All three women celebrated their victory with promises to use their positions to serve the state well.
New Mexico just became the first state with a House delegation comprised entirely of women of color. Three women announced they had won their districts early Wednesday morning, which were then confirmed by the state. Democratic incumbent Representative Deb Haaland, a member of the Pueblo Tribe, was reelected to her House seat against challenger Garcia Holmes. Haaland, who made history in 2018 as one of the first Native American women elected to Congress, is joined by Democrat Teresa Leger Fernandez, who beat out Republican Alexis Johnson for the state's 3rd Congressional District.
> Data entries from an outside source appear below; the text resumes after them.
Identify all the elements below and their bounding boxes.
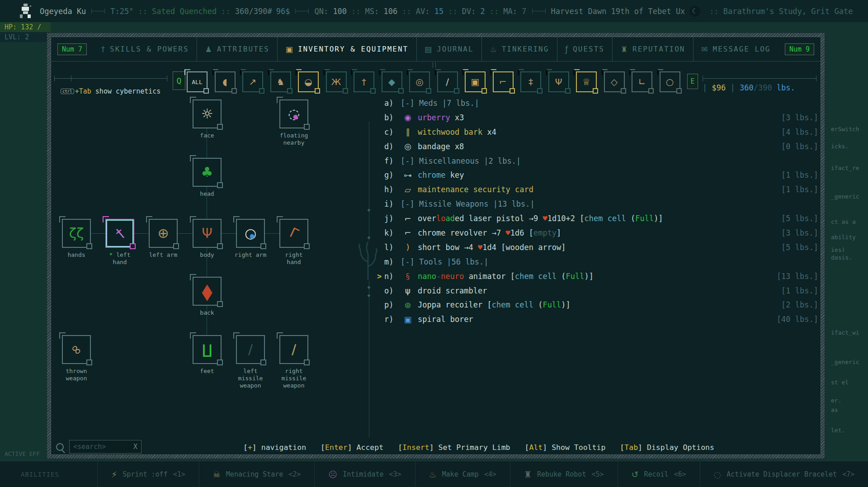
hands-item-icon: ζζ: [69, 227, 84, 240]
filter-food[interactable]: ◖: [215, 71, 236, 92]
tab-tinkering[interactable]: ♨TINKERING: [481, 37, 557, 61]
equipment-slot-hands[interactable]: ζζ: [62, 219, 91, 248]
filter-tonic[interactable]: ♕: [576, 71, 597, 92]
item-weight: [1 lbs.]: [781, 286, 818, 295]
inventory-item-bandage[interactable]: d)◎bandage x8[0 lbs.]: [384, 139, 818, 154]
filter-chest[interactable]: ▣: [465, 71, 486, 92]
search-clear-button[interactable]: X: [133, 443, 137, 451]
search-input[interactable]: <search> X: [69, 440, 142, 454]
inventory-category-row[interactable]: i)[-] Missile Weapons |13 lbs.|: [384, 197, 818, 211]
tab-inventory-equipment[interactable]: ▣INVENTORY & EQUIPMENT: [277, 37, 416, 61]
item-weight: [0 lbs.]: [781, 142, 818, 151]
filter-boot[interactable]: ∟: [632, 71, 652, 92]
ability-recoil[interactable]: ↺Recoil<6>: [618, 461, 700, 487]
inventory-item-nano-neuro-animator[interactable]: >n)§nano-neuro animator [chem cell (Full…: [384, 269, 818, 284]
item-letter: r): [384, 315, 401, 324]
inventory-item-overloaded-laser-pistol[interactable]: j)⌐overloaded laser pistol →9 ♥1d10+2 [c…: [384, 211, 818, 226]
equipment-slot-right-hand[interactable]: Γ: [279, 219, 308, 248]
tab-quests[interactable]: ƒQUESTS: [557, 37, 613, 61]
inventory-item-droid-scrambler[interactable]: o)ψdroid scrambler[1 lbs.]: [384, 284, 818, 298]
ability-menacing-stare[interactable]: ☠Menacing Stare<2>: [199, 461, 315, 487]
filter-amulet-icon: ◎: [415, 77, 423, 86]
player-name: Ogeyeda Ku: [40, 7, 86, 16]
tab-message-log[interactable]: ✉MESSAGE LOG: [693, 37, 778, 61]
filter-shortblade[interactable]: †: [354, 71, 374, 92]
equipment-slot-left-missile-weapon[interactable]: ∕: [236, 335, 265, 364]
filter-scroll[interactable]: ◇: [604, 71, 625, 92]
inventory-item-spiral-borer[interactable]: r)▣spiral borer[40 lbs.]: [384, 312, 818, 326]
tab-journal[interactable]: ▤JOURNAL: [416, 37, 481, 61]
filter-trinket[interactable]: Ж: [326, 71, 347, 92]
face-item-icon: ☼: [201, 107, 213, 121]
filter-longblade[interactable]: ‡: [520, 71, 541, 92]
ability-intimidate[interactable]: ☹Intimidate<3>: [314, 461, 415, 487]
equipment-slot-floating-nearby[interactable]: ◌●: [279, 99, 308, 128]
weight-current: 360: [740, 83, 754, 92]
equipment-slot-right-arm[interactable]: ○●: [236, 219, 265, 248]
player-sprite-icon: [15, 3, 34, 20]
stat-readouts: QN: 100::MS: 106::AV: 15::DV: 2::MA: 7: [314, 7, 526, 16]
inventory-category-row[interactable]: m)[-] Tools |56 lbs.|: [384, 255, 818, 269]
filter-gem[interactable]: ◆: [382, 71, 402, 92]
inventory-item-urberry[interactable]: b)◉urberry x3[3 lbs.]: [384, 110, 818, 125]
filter-pistol[interactable]: ⌐: [493, 71, 514, 92]
inventory-item-chrome-key[interactable]: g)⊶chrome key[1 lbs.]: [384, 168, 818, 182]
filter-armor[interactable]: Ψ: [548, 71, 569, 92]
tab-reputation[interactable]: ♜REPUTATION: [612, 37, 693, 61]
divider-dot: ◆: [368, 293, 371, 297]
background-text-fragment: _generic: [831, 359, 859, 365]
filter-water-container[interactable]: ◒: [298, 71, 319, 92]
equipment-slot-label-hands: hands: [59, 251, 94, 259]
ability-sprint[interactable]: ⚡Sprint :off<1>: [97, 461, 199, 487]
search-icon: [56, 443, 64, 451]
stat-label: QN:: [314, 7, 333, 16]
equipment-slot-label-body: body: [190, 251, 224, 259]
inventory-category-row[interactable]: f)[-] Miscellaneous |2 lbs.|: [384, 154, 818, 168]
overloaded-laser-pistol-icon: ⌐: [401, 214, 415, 223]
divider-dot: ◆: [368, 208, 371, 212]
right-arm-gem-icon: ●: [250, 232, 255, 239]
equipment-slot-body[interactable]: Ψ: [193, 219, 222, 248]
item-letter: g): [384, 170, 401, 180]
equipment-slot-back[interactable]: ◆: [193, 277, 222, 306]
tab-skills-powers[interactable]: †SKILLS & POWERS: [93, 37, 197, 61]
carry-weight: 360/390#: [235, 7, 272, 16]
equipment-slot-head[interactable]: ♣: [193, 158, 222, 187]
item-letter: a): [384, 99, 401, 108]
tab-attributes[interactable]: ♟ATTRIBUTES: [197, 37, 277, 61]
filter-all[interactable]: ALL: [187, 71, 208, 92]
equipment-slot-right-missile-weapon[interactable]: ∕: [279, 335, 308, 364]
equipment-slot-face[interactable]: ☼: [193, 99, 222, 128]
inventory-item-witchwood-bark[interactable]: c)∥witchwood bark x4[4 lbs.]: [384, 125, 818, 139]
filter-amulet[interactable]: ◎: [409, 71, 430, 92]
inventory-item-maintenance-security-card[interactable]: h)▱maintenance security card[1 lbs.]: [384, 182, 818, 197]
filter-corpse[interactable]: ♞: [270, 71, 291, 92]
filter-ring[interactable]: ○: [660, 71, 680, 92]
ability-make-camp[interactable]: ♨Make Camp<4>: [415, 461, 510, 487]
inventory-item-chrome-revolver[interactable]: k)⌐chrome revolver →7 ♥1d6 [empty][3 lbs…: [384, 226, 818, 240]
inventory-item-joppa-recoiler[interactable]: p)⊛Joppa recoiler [chem cell (Full)][2 l…: [384, 298, 818, 312]
droid-scrambler-icon: ψ: [401, 286, 415, 295]
background-text-fragment: ifact_re: [831, 165, 859, 171]
background-text-fragment: let.: [831, 427, 845, 434]
item-weight: [3 lbs.]: [781, 113, 818, 122]
inventory-item-short-bow[interactable]: l))short bow →4 ♥1d4 [wooden arrow][5 lb…: [384, 240, 818, 255]
filter-scroll-left-key[interactable]: Q: [173, 71, 185, 90]
background-text-fragment: erSwitch: [831, 126, 859, 132]
ability-hotkey: <2>: [288, 470, 301, 478]
inventory-category-row[interactable]: a)[-] Meds |7 lbs.|: [384, 96, 818, 110]
filter-ammo[interactable]: ↗: [242, 71, 263, 92]
filter-scroll-right-key[interactable]: E: [687, 74, 698, 89]
filter-rod[interactable]: ∕: [437, 71, 458, 92]
filter-chest-icon: ▣: [471, 77, 480, 86]
equipment-slot-left-arm[interactable]: ⊕: [149, 219, 178, 248]
ability-activate-displacer-bracelet[interactable]: ◌Activate Displacer Bracelet<7>: [700, 461, 868, 487]
equipment-slot-feet[interactable]: ∐: [193, 335, 222, 364]
frame-line: [54, 76, 167, 81]
ability-rebuke-robot[interactable]: ♜Rebuke Robot<5>: [510, 461, 618, 487]
equipment-slot-left-hand[interactable]: †: [105, 219, 134, 248]
equipment-slot-thrown-weapon[interactable]: ∞: [62, 335, 91, 364]
joppa-recoiler-icon: ⊛: [401, 300, 415, 310]
frame-tick: [433, 62, 433, 68]
spiral-borer-icon: ▣: [401, 315, 415, 324]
New Mexico has become the first state to elect all women of color to the U.S. House.— AJ+ (@ajplus) November 4, 2020
The 3 representatives are:
▪️Democrat Deb Haaland, of the Pueblo of Laguna
▪️Republican Yvette Herrell, of the Cherokee Nation
▪️Democrat Teresa Leger Fernandez, who is Latina pic.twitter.com/cw0RpHerrj
According to CBS News, Fernandez will replace Democratic Representative Ben Ray Luján, who won the state's open Senate seat. Meanwhile, Republican Yvette Herrell, a member of the Cherokee nation who was endorsed by President Donald Trump, won her challenge against incumbent Democratic Representative Xochitl Torres Small in the state's 2nd Congressional District. Besides the president, she also had the support of several other big-name Republicans. All three women celebrated their victory with statements on social media, promising to use their positions to serve the state well.
"Tonight the people of New Mexico have chosen hope over fear, love over hate, community over division, and I am so honored that New Mexican’s have chosen me to serve in our nation’s 117th Congress," tweeted Haaland, adding: "Tonight I recommit to fighting for legislation that will guide our nation forward in the areas of climate change, education, racial equality, healthcare, and economic justice. Thank you New Mexico!" Meanwhile, Fernandez addressed the significance of her win in a statement that reads: "The people of New Mexico have chosen to protect what we love - our democracy, our planet, our families and communities, our health care, and our future. With this victory, I promise you I will take the courageous action that this historic moment demands. Muchísimas gracias!"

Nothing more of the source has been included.